For the first half of the book, Liir is truly a pitiable soul. He loses his home, then he loses his innocence. Seeing the corruption of the world around him, he hides away and abandons those who he has decided he cannot help. Liir is constantly making comparisons between himself and the woman he imagines might be his mother. He fully understands how inadequate he is in this match-up and wastes only a little while on pity for himself before he gives up and throws his lot in with the soldiers of the Emerald City. Liir learns more of discipline in the army and he has time to catch up to his peers in learning and wisdom.
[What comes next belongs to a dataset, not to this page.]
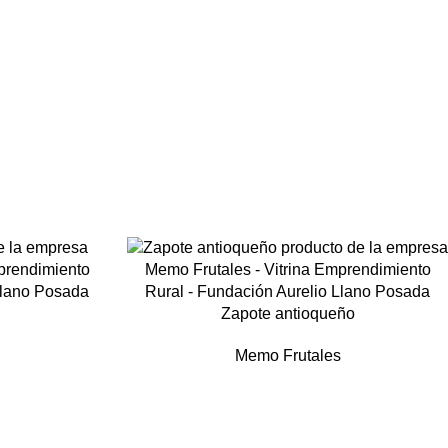
Zapote antioqueño
Memo Frutales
When another betrayal and more evidence of corruption come up during his service, he has the skills to roll with the fate life has dealt him.



What follows is a remarkable blossoming of Liir's character. His lack of confidence and grace give way to a sort of bitter-sweet recognition of the way that the world works. He develops a well-honed sense of irony and healthy self-depreciating humor - one that was not immediately apparent to me during my first read, but which is all the more precious for being so well hidden.



In the end, Liir has become a hero, though he does not even recognize this himself. Perhaps this is because his heroics are not those fit for a bedtime story of Brothers Grimm. Instead, Liir is a well-rounded man of principals and compassion. He is a hero in a world where the princesses are not always innocent and lovely. A hero in a place where the dragons are still terrible, but less so than the Machiavellian schemes of the humans behind them. A hero in a time when one man, no matter how devoted, must recognize his own limitations and inability to remake the world in a better light.